Pero si tú dejaras de hacer todo eso por un solo día, el mundo en tu casa colapsaría. Todo se detendría. Como lo haces con tanto amor y sin pedir nada a cambio, el resto del mundo asume que no te cuesta. Y a veces, el tanque se seca simplemente porque hace mucho que nadie te da un abrazo fuerte, te mira a los ojos y te dice: «Oye, estás haciendo un trabajo increíble».
Llena tu tanque, un sorbo a la vez
Hoy no quiero darte una lista de cosas que «debes» hacer. No quiero sumarte otra exigencia diciéndote cómo debes actuar. Hoy solo quiero decirte: Te veo. Te entiendo. Y sé lo pesado que es.
Y quiero invitarte, con mucho amor, a que explores qué es lo que llena tu tanque. Ya que desaparecer una semana no es una opción realista, busca salvavidas en lo cotidiano. Tal vez sea comprarte ese café que tanto te gusta y atreverte a disfrutarlo, calientito, aunque estés sentada en la sala rodeada de juguetes tirados. Tal vez sea tener la valentía de pedir ayuda de vez en cuando, solo para poder tomar un baño caliente en silencio sin que nadie toque la puerta. Esas pequeñas cosas no son egoísmo; son supervivencia. Tú importas.
Y porque sé que a veces las palabras humanas no alcanzan, no quiero decirte qué hacer, solo quiero orar por ti. Quiero levantar tus brazos hoy con esta oración:
Mi oración por ti, mamá exhausta:
«Padre, hoy levanto mis manos y mi voz por esta madre que me está leyendo. Tú conoces su nombre, conoces su hogar y, sobre todo, conoces su cansancio. Señor, Tú ves todo el trabajo invisible que ella hace. Tú ves cada madrugada que se levanta a cobijar a sus hijos, ves la ropa que lava, las loncheras que prepara y las lágrimas de frustración que a veces se traga para no preocupar a nadie. Ella no se queja, Señor, pero yo sé que su cuerpo y su mente están agotados.

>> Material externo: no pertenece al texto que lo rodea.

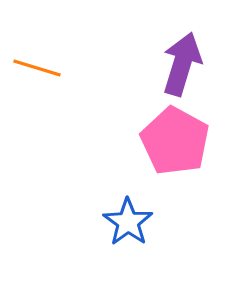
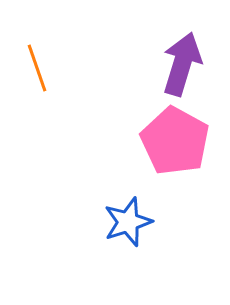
orange line: rotated 54 degrees clockwise
blue star: rotated 18 degrees clockwise
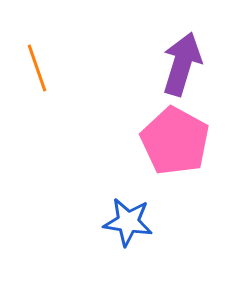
blue star: rotated 27 degrees clockwise
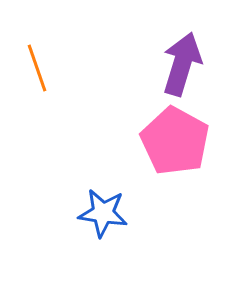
blue star: moved 25 px left, 9 px up
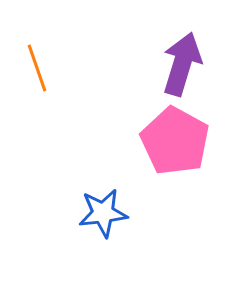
blue star: rotated 15 degrees counterclockwise
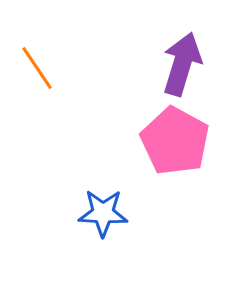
orange line: rotated 15 degrees counterclockwise
blue star: rotated 9 degrees clockwise
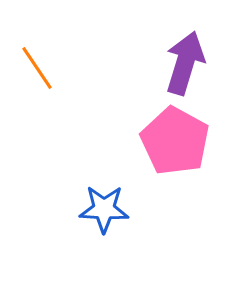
purple arrow: moved 3 px right, 1 px up
blue star: moved 1 px right, 4 px up
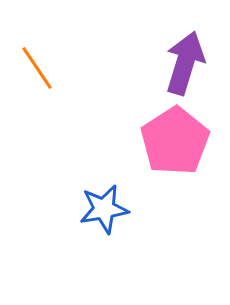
pink pentagon: rotated 10 degrees clockwise
blue star: rotated 12 degrees counterclockwise
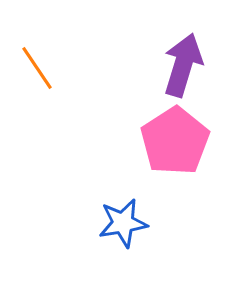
purple arrow: moved 2 px left, 2 px down
blue star: moved 19 px right, 14 px down
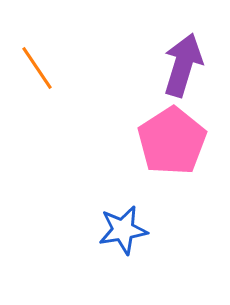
pink pentagon: moved 3 px left
blue star: moved 7 px down
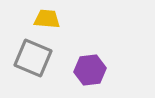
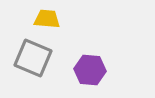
purple hexagon: rotated 12 degrees clockwise
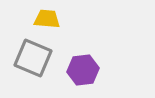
purple hexagon: moved 7 px left; rotated 12 degrees counterclockwise
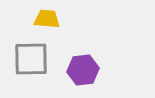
gray square: moved 2 px left, 1 px down; rotated 24 degrees counterclockwise
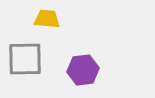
gray square: moved 6 px left
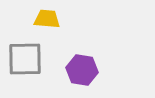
purple hexagon: moved 1 px left; rotated 16 degrees clockwise
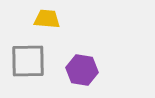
gray square: moved 3 px right, 2 px down
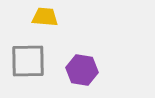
yellow trapezoid: moved 2 px left, 2 px up
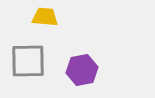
purple hexagon: rotated 20 degrees counterclockwise
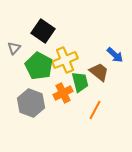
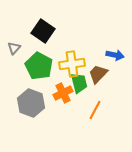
blue arrow: rotated 30 degrees counterclockwise
yellow cross: moved 7 px right, 4 px down; rotated 15 degrees clockwise
brown trapezoid: moved 1 px left, 2 px down; rotated 85 degrees counterclockwise
green trapezoid: moved 1 px left, 1 px down
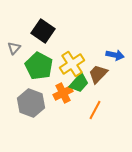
yellow cross: rotated 25 degrees counterclockwise
green trapezoid: rotated 55 degrees clockwise
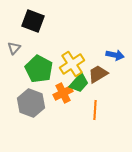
black square: moved 10 px left, 10 px up; rotated 15 degrees counterclockwise
green pentagon: moved 3 px down
brown trapezoid: rotated 15 degrees clockwise
orange line: rotated 24 degrees counterclockwise
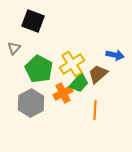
brown trapezoid: rotated 10 degrees counterclockwise
gray hexagon: rotated 12 degrees clockwise
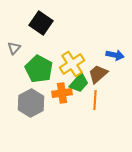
black square: moved 8 px right, 2 px down; rotated 15 degrees clockwise
orange cross: moved 1 px left; rotated 18 degrees clockwise
orange line: moved 10 px up
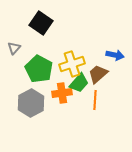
yellow cross: rotated 15 degrees clockwise
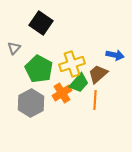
orange cross: rotated 24 degrees counterclockwise
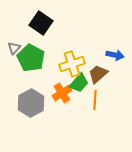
green pentagon: moved 8 px left, 11 px up
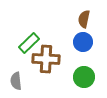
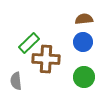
brown semicircle: rotated 72 degrees clockwise
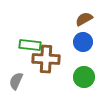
brown semicircle: rotated 24 degrees counterclockwise
green rectangle: moved 1 px right, 2 px down; rotated 50 degrees clockwise
gray semicircle: rotated 30 degrees clockwise
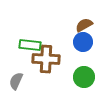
brown semicircle: moved 6 px down
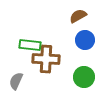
brown semicircle: moved 6 px left, 9 px up
blue circle: moved 2 px right, 2 px up
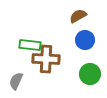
green circle: moved 6 px right, 3 px up
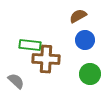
gray semicircle: rotated 108 degrees clockwise
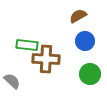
blue circle: moved 1 px down
green rectangle: moved 3 px left
gray semicircle: moved 4 px left
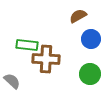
blue circle: moved 6 px right, 2 px up
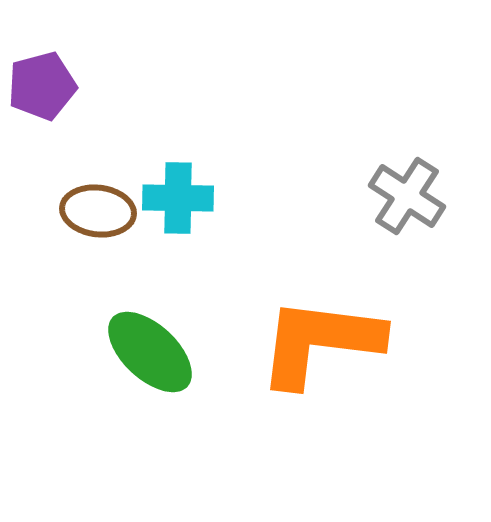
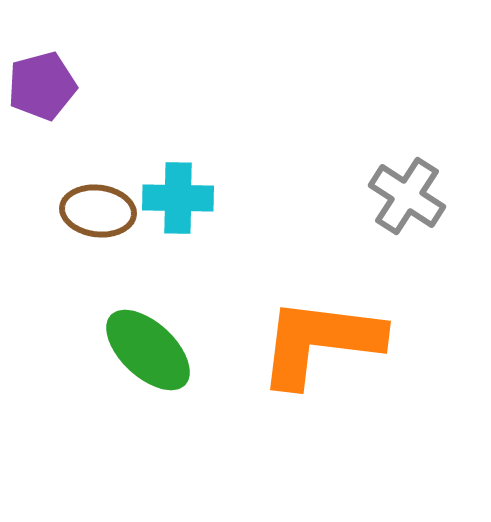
green ellipse: moved 2 px left, 2 px up
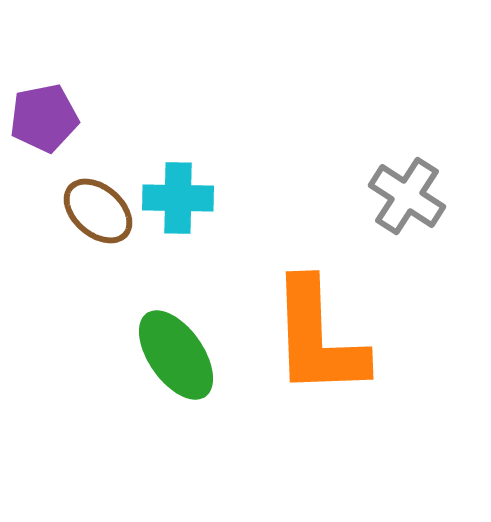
purple pentagon: moved 2 px right, 32 px down; rotated 4 degrees clockwise
brown ellipse: rotated 34 degrees clockwise
orange L-shape: moved 2 px left, 4 px up; rotated 99 degrees counterclockwise
green ellipse: moved 28 px right, 5 px down; rotated 12 degrees clockwise
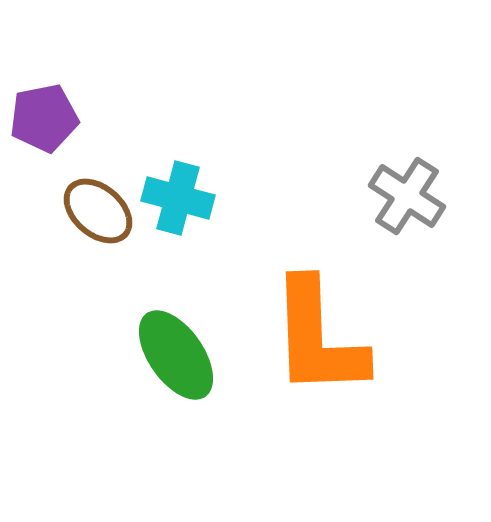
cyan cross: rotated 14 degrees clockwise
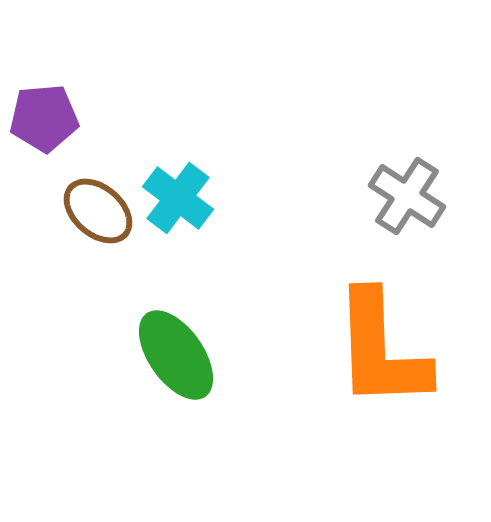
purple pentagon: rotated 6 degrees clockwise
cyan cross: rotated 22 degrees clockwise
orange L-shape: moved 63 px right, 12 px down
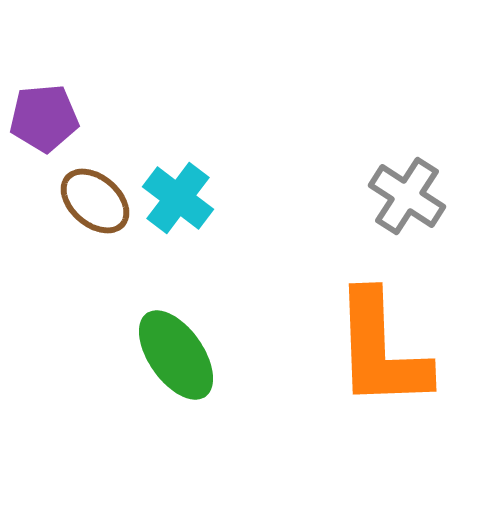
brown ellipse: moved 3 px left, 10 px up
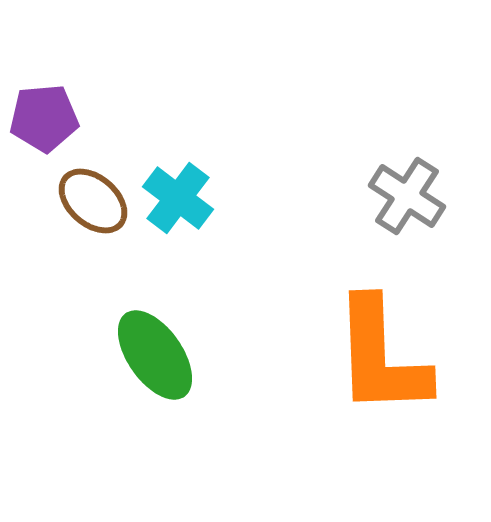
brown ellipse: moved 2 px left
orange L-shape: moved 7 px down
green ellipse: moved 21 px left
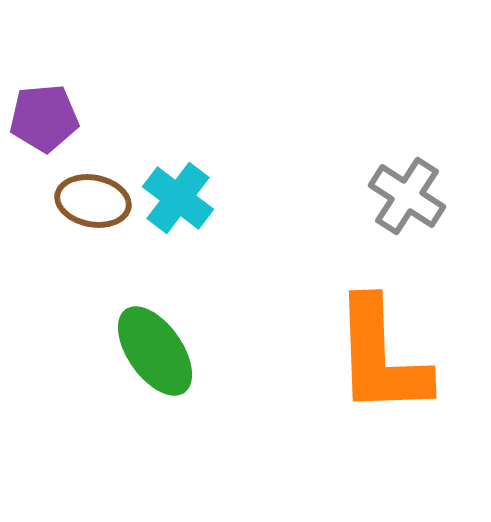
brown ellipse: rotated 30 degrees counterclockwise
green ellipse: moved 4 px up
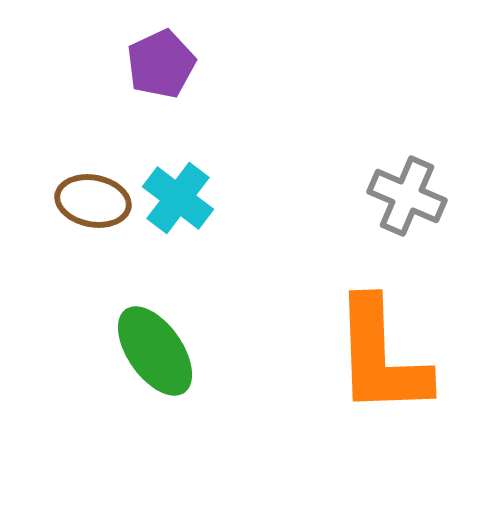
purple pentagon: moved 117 px right, 54 px up; rotated 20 degrees counterclockwise
gray cross: rotated 10 degrees counterclockwise
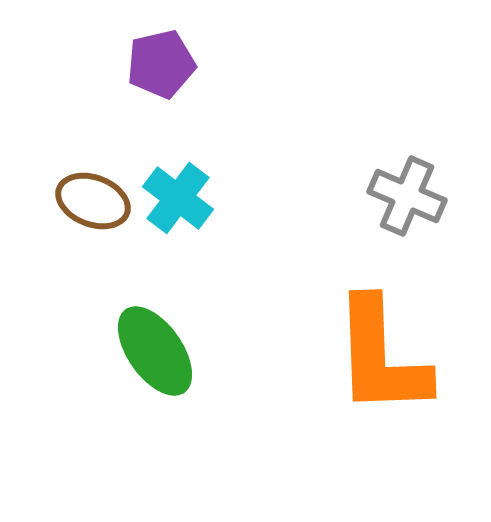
purple pentagon: rotated 12 degrees clockwise
brown ellipse: rotated 10 degrees clockwise
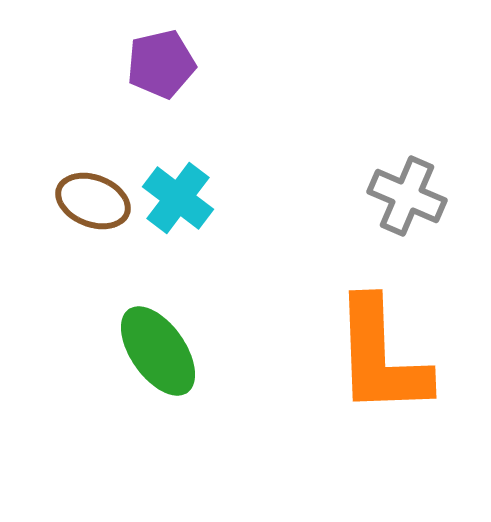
green ellipse: moved 3 px right
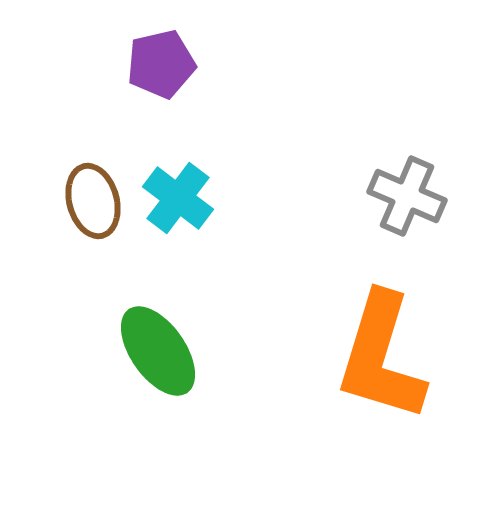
brown ellipse: rotated 54 degrees clockwise
orange L-shape: rotated 19 degrees clockwise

Hoy te pido que la abraces. Que Tu Espíritu Santo la rodee en este mismo instante y le dé ese abrazo que tanto necesita. Susúrrale al oído que la ves, que estás orgulloso de ella y que está haciendo un trabajo maravilloso. Danos a nosotras, su entorno, la sensibilidad para ayudarla y valorarla. Y a ella, dale el permiso en su corazón para descansar, para tomarse su café sin culpa y para saber que no tiene que ser perfecta, solo tiene que ser ella.
Renueva sus fuerzas en la quietud. Sé Tú su refugio cuando sienta que no tiene a dónde correr. Bendice su vientre, sus manos y su mente. Que hoy pueda dormir un poco más profundo, sabiendo que Tú cuidas de ella y de los suyos. En el amoroso nombre de Jesús, Amén.»
Amada, la maternidad es el viaje más hermoso, pero no tienes que caminarlo aguantando la respiración. En Una Madre de Rodillas, te acompaño en este proceso. No para darte más reglas, sino para recordarte que Dios es tu socio en esta crianza y que en Él puedes soltar tus cargas.